# how seasoned is seasoned enough?



## rbnice1 (Jun 11, 2022)

I keep wood for a wood stove.  My wood is on a 3 years rotation.  That means my wood i get delivered this spring is for winter 2024.  I ussually get ash because it seasons well and lasts 3 years very well.  Also for my stove/house it just works well.  Plus my wood guy likes it because most his other customers are using wood for fire pits and fire places and unless its wet oak it burns to fast.  So its a win/win for me and him.  I do have some oak but its a bit punky, and I also had him deliver a extra face cord of hickory for the smoker this spring.  I feel like a face cord will last at least 2 years.(I dont cook at much.)  I can also mix some of my good ash in.  flavor will be light but the wood is good.

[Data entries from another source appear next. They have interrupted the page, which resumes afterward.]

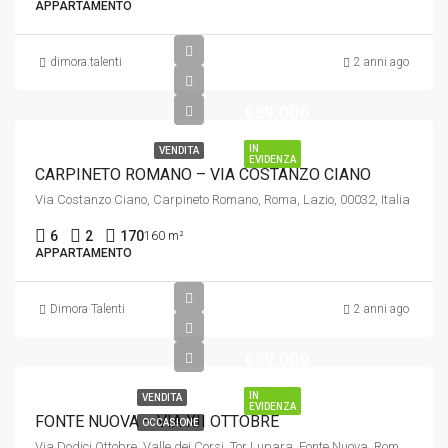
APPARTAMENTO
dimora.talenti
2 anni ago
€89.000
IN
VENDITA
EVIDENZA
CARPINETO ROMANO – VIA COSTANZO CIANO
Via Costanzo Ciano, Carpineto Romano, Roma, Lazio, 00032, Italia
6
2
170
160 m²
APPARTAMENTO
Dimora Talenti
2 anni ago
€89.000
IN
VENDITA
EVIDENZA
FONTE NUOVA – VIA XII OTTOBRE
OCCASIONE
Via Dodici Ottobre, Valle dei Corsi, Tor Lupara, Fonte Nuova, Roma, Lazio, 00010, Italia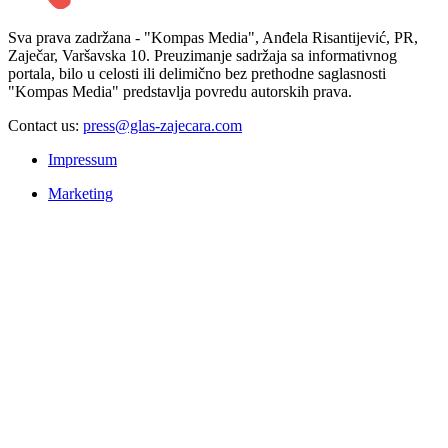
Sva prava zadržana - "Kompas Media", Anđela Risantijević, PR,
Zaječar, Varšavska 10. Preuzimanje sadržaja sa informativnog
portala, bilo u celosti ili delimično bez prethodne saglasnosti
"Kompas Media" predstavlja povredu autorskih prava.
Contact us:
press@glas-zajecara.com
Impressum
Marketing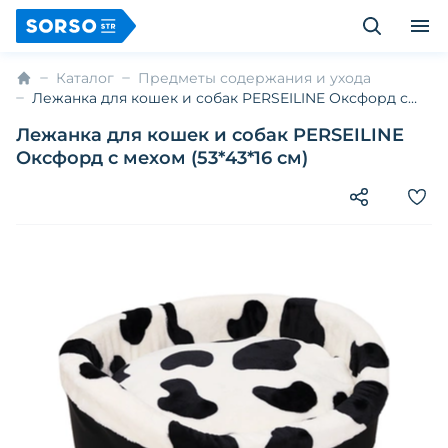
Каталог
Предметы содержания и ухода
Лежанка для кошек и собак PERSEILINE Оксфорд с
мехом (53*43*16 см)
Лежанка для кошек и собак PERSEILINE
Оксфорд с мехом (53*43*16 см)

So the question is how seasoned is good enough for a offset?  again im used to my stove which is ok with 1 year on ash/silver or red maple, but needs 2-3 on oaks or hickory.  I would think for grilling you want similar but others have told me different.


----------



## 1MoreFord (Jun 12, 2022)

With any wood I like to hear a crack(ringing sound) like two bats struck together when the wood is struck together.  I don't know how long that will take wherever you are.  A dull thud sound means it's still too wet.  Check(splits) on the end of the sticks is a good indicator too.  Wood dry enough for cooking will also be noticeably lighter in weight.


----------



## Ringer (Jun 12, 2022)

I spoke with a prominent pitmaster who owns a bbq restaurant in NC on a pit tour last year. He used pecan exclusively but I do remember he said it was seasoned one year before he burns it. His bbq was good though.


----------